C’est un des effets à retardement de l’inflation. Après avoir atteint un plus bas en 2020, le nombre de dépôts de dossiers de surendettement des ménages à la Banque de France est reparti à la hausse. En 2024, il s’élève à 134 803, en hausse de 10,8 % par rapport à 2023. Cela représente près de 4,5 milliards d’euros. Pour la Banque de France, cette hausse ne remet pas en cause le mouvement amorcé depuis le point haut de 2014. La baisse des encours atteint 46 % comparé à cette époque et 42 % en nombre de dossiers (voir graphique). 2024 reste par ailleurs nettement en dessous des niveaux de 2019, avant la pandémie de Covid.

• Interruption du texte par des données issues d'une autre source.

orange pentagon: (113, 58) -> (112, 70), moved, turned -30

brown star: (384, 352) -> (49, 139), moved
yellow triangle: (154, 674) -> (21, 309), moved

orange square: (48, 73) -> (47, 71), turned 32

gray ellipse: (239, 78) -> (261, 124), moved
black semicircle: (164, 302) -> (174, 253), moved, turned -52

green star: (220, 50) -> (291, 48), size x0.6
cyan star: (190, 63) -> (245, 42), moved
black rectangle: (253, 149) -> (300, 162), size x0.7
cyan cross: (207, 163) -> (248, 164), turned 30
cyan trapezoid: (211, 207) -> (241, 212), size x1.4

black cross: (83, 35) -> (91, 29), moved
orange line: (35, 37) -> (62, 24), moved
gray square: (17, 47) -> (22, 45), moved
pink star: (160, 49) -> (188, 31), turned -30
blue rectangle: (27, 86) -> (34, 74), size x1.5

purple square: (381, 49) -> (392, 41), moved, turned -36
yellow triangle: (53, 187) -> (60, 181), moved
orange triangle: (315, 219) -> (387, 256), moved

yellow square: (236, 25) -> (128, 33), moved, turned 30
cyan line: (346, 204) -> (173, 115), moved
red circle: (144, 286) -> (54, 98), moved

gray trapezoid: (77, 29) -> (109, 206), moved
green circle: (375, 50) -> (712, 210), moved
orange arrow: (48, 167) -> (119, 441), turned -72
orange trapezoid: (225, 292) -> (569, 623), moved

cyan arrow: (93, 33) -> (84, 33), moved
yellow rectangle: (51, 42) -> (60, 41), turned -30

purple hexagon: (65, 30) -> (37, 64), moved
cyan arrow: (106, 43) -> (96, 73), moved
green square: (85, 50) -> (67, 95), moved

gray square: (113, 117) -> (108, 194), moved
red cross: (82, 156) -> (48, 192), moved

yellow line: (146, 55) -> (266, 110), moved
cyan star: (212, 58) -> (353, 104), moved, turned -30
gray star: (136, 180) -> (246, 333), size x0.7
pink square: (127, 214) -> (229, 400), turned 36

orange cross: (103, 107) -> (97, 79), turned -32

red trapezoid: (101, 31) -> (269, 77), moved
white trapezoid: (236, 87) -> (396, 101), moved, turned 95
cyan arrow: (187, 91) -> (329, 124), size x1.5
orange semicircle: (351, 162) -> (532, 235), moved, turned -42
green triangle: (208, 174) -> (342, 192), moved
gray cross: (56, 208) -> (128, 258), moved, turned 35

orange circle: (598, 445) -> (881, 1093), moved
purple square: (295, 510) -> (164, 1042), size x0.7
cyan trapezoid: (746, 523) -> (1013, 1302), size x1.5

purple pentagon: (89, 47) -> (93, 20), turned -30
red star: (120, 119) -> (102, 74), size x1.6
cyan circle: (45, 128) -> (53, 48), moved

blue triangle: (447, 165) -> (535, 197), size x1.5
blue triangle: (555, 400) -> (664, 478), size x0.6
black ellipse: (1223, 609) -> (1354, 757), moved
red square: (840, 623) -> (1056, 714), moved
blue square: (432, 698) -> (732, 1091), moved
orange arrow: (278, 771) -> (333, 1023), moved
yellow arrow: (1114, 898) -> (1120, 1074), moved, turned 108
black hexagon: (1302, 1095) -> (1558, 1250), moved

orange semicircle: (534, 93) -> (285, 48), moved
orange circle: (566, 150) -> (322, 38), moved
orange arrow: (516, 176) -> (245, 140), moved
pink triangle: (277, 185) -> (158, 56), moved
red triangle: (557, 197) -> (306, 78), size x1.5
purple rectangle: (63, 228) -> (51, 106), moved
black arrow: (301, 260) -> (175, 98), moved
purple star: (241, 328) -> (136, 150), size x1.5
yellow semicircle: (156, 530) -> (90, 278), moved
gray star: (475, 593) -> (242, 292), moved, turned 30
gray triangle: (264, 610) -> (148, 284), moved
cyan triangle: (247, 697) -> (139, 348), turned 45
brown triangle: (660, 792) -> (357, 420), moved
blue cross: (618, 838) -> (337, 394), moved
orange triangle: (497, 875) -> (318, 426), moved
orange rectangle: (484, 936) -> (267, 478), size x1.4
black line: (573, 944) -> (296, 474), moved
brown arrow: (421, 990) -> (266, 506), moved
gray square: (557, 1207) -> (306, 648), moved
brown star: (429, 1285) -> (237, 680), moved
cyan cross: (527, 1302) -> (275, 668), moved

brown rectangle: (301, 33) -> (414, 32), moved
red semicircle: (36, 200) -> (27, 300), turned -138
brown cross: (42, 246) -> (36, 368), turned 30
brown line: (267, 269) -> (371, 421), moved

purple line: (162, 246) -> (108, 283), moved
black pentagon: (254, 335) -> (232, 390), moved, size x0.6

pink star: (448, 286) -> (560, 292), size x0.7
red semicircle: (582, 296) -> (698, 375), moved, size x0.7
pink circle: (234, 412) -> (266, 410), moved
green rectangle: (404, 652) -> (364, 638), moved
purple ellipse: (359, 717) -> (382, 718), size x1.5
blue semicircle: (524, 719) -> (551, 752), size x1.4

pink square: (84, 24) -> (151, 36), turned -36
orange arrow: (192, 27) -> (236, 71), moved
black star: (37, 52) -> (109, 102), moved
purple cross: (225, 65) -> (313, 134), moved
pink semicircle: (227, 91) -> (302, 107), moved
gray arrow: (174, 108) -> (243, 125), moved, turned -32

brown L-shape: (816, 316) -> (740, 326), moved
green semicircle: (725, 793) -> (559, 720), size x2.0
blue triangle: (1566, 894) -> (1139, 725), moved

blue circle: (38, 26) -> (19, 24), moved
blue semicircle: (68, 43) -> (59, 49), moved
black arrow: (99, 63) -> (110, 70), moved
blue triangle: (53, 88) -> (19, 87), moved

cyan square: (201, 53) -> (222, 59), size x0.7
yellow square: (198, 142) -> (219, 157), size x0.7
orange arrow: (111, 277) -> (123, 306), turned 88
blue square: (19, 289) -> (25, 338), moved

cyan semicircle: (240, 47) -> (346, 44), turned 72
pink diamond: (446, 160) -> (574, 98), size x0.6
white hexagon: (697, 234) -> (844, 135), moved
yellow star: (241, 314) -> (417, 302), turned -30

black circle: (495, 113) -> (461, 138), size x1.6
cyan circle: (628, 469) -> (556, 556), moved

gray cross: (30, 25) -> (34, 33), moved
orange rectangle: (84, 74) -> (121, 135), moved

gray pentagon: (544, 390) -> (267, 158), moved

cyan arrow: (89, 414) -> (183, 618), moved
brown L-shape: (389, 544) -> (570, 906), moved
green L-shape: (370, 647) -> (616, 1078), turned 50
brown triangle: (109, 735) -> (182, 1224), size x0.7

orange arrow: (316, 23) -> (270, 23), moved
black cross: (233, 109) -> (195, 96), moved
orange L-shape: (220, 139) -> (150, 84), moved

Cette amélioration sur le long cours doit beaucoup à l’encadrement juridique plus strict de l’octroi de crédit à la consommation créé par la loi Lagarde, selon Hélène Arveiller, adjointe à la directrice des services aux particuliers de la Banque de France.
« Les situations de surendettement des ménages sont multifactorielles », souligne-t-elle. Le crédit à la consommation représente cependant le facteur le plus important des situations d’insolvabilité. Evaluées à 1,9 milliard d’euros, les dettes « de consommation » représentent 42,9 % de l’endettement global, bien plus que les dettes immobilières, et sont présentes dans près de 73 % des dossiers traités. Le montant médian dû par une personne hors immobilier s’élève à 17 447 euros. 88,7 % de ces créances sont détenues par dix groupes privés, dont les six grandes banques généralistes.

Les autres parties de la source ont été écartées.